> [What to do]:
Every line below that has the string "Sussex" adds one to the count. Give that count by itself.

> [Records supplied]:
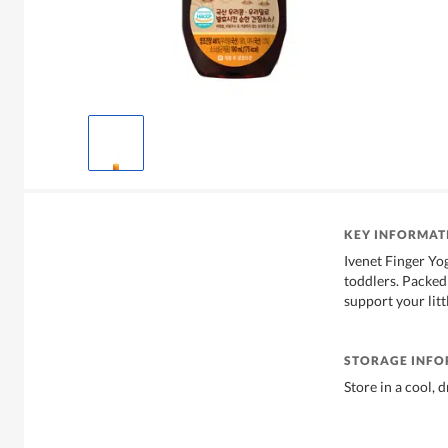
KEY INFORMAT
Ivenet Finger Yog
toddlers. Packed 
support your litt
STORAGE INF
Store in a cool, 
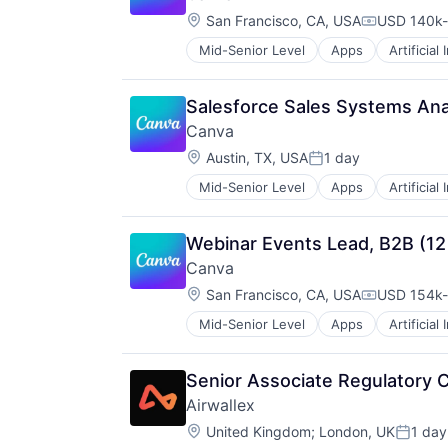
Media and Information Services (
Location:
Professional Services
San Francisco, CA, USA
USD 140k-
Compensati
Science and Engineering
Mid-Senior Level
Apps
Artificial
Photo Editing
Software
Publishing
Technology
Software
Technology, Information and Medi
Salesforce Sales Systems Ana
Web Apps
Canva
Web Design
Location:
Austin, TX, USA
1 day
Posted:
Mid-Senior Level
Apps
Artificial
Photo Editing
Publishing
Software
Webinar Events Lead, B2B (12
Web Apps
Canva
Web Design
Location:
San Francisco, CA, USA
USD 154k-
Compensati
Mid-Senior Level
Apps
Artificial
Photo Editing
Publishing
Software
Senior Associate Regulatory 
Web Apps
Airwallex
Web Design
Location:
United Kingdom
;
London, UK
1 day
Posted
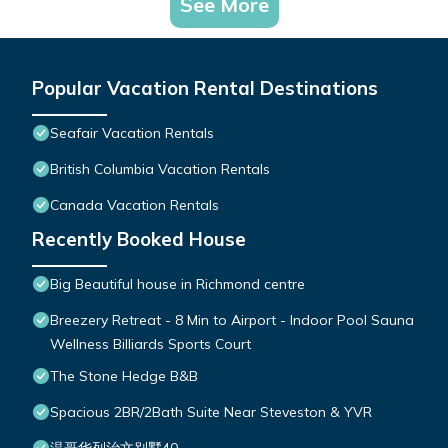
See More
Popular Vacation Rental Destinations
Seafair Vacation Rentals
British Columbia Vacation Rentals
Canada Vacation Rentals
Recently Booked House
Big Beautiful house in Richmond centre
Breezery Retreat - 8 Min to Airport - Indoor Pool Sauna
Wellness Billiards Sports Court
The Stone Hedge B&B
Spacious 2BR/2Bath Suite Near Steveston & YVR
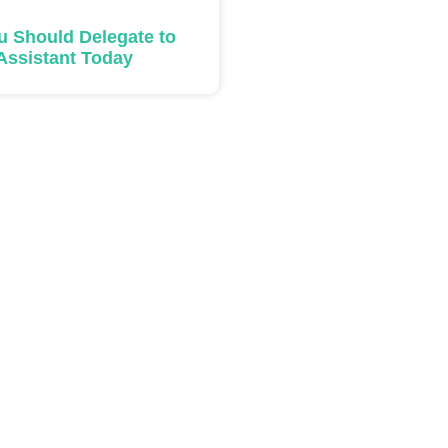
u Should Delegate to
 Assistant Today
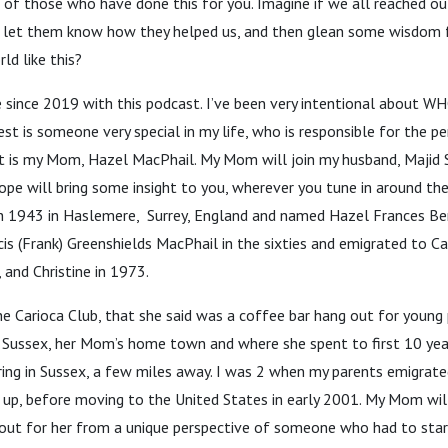
k of those who have done this for you. Imagine if we all reached o
, let them know how they helped us, and then glean some wisdom
ld like this?
 since 2019 with this podcast. I’ve been very intentional about WH
est is someone very special in my life, who is responsible for the p
est is my Mom, Hazel MacPhail. My Mom will join my husband, Majid 
hope will bring some insight to you, wherever you tune in around t
 1943 in Haslemere, Surrey, England and named Hazel Frances Be
is (Frank) Greenshields MacPhail in the sixties and emigrated to C
 and Christine in 1973.
e Carioca Club, that she said was a coffee bar hang out for young
 Sussex, her Mom’s home town and where she spent to first 10 year
ing in Sussex, a few miles away. I was 2 when my parents emigrate
 up, before moving to the United States in early 2001. My Mom wil
 out for her from a unique perspective of someone who had to start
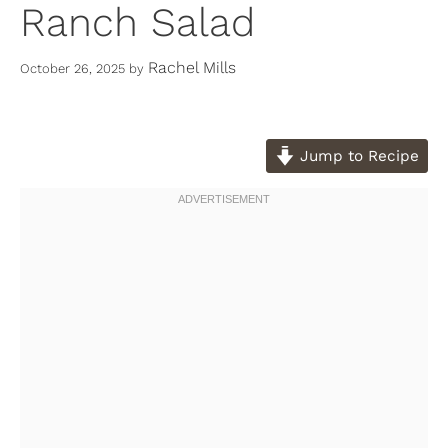
Ranch Salad
Rachel Mills
October 26, 2025
by
Jump to Recipe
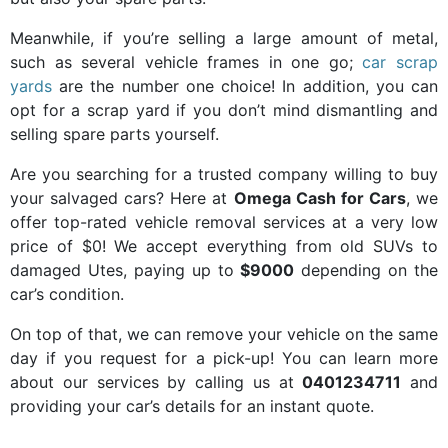
Meanwhile, if you’re selling a large amount of metal,
such as several vehicle frames in one go;
car scrap
yards
are the number one choice! In addition, you can
opt for a scrap yard if you don’t mind dismantling and
selling spare parts yourself.
Are you searching for a trusted company willing to buy
your salvaged cars? Here at
Omega Cash for Cars
, we
offer top-rated vehicle removal services at a very low
price of $0! We accept everything from old SUVs to
damaged Utes, paying up to
$9000
depending on the
car’s condition.
On top of that, we can remove your vehicle on the same
day if you request for a pick-up! You can learn more
about our services by calling us at
0401234711
and
providing your car’s details for an instant quote.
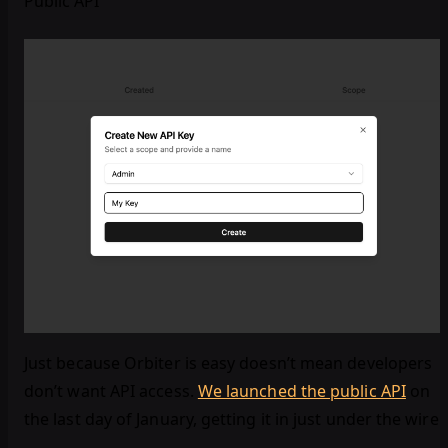
Public API
Just because Orbiter is easy doesn’t mean developers
don’t want API access.
We launched the public API
on
the last day of January, getting it in just under the wire!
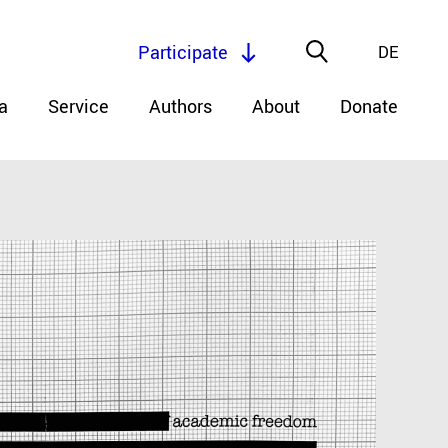
Participate
DE
a
Service
Authors
About
Donate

> [Solution for this problem]:
2